### [Records to process]

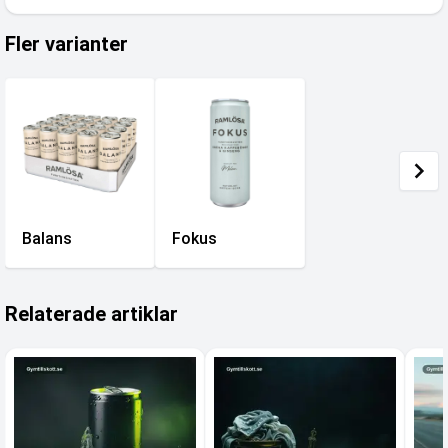
Fler varianter
Balans
Fokus
Relaterade artiklar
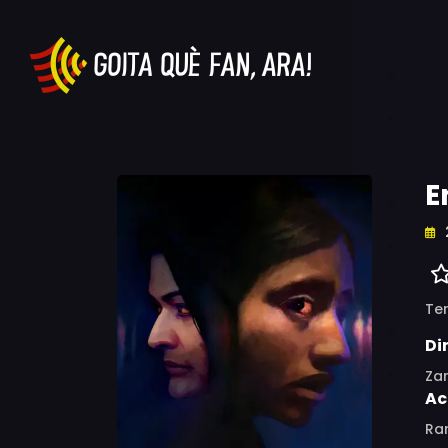
E
Ter
Di
Za
Ac
Ra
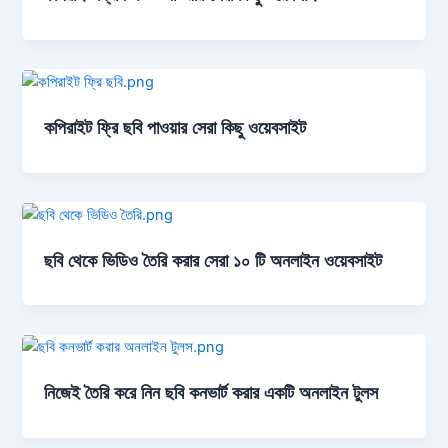
কপিরাইট ফ্রি ছবি পাওয়ার সেরা কিছু ওয়েবসাইট
ছবি থেকে ভিডিও তৈরি করার সেরা ১০ টি অনলাইন ওয়েবসাইট
নিজেই তৈরি করে নিন ছবি কনভার্ট করার একটি অনলাইন টুলস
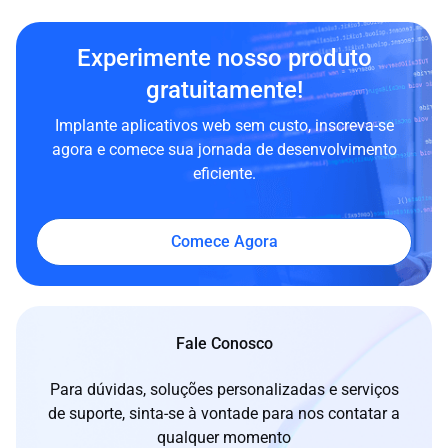
Experimente nosso produto
gratuitamente!
Implante aplicativos web sem custo, inscreva-se
agora e comece sua jornada de desenvolvimento
eficiente.
Comece Agora
Fale Conosco
Para dúvidas, soluções personalizadas e serviços
de suporte, sinta-se à vontade para nos contatar a
qualquer momento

### [Activity]
Set down, word for word, only the lines running from the line with "Experimente nosso produto" to the last line of the listing above. Both of those lines belong in your answer.

### [Solution to this task]
Experimente nosso produto
gratuitamente!
Implante aplicativos web sem custo, inscreva-se
agora e comece sua jornada de desenvolvimento
eficiente.
Comece Agora
Fale Conosco
Para dúvidas, soluções personalizadas e serviços
de suporte, sinta-se à vontade para nos contatar a
qualquer momento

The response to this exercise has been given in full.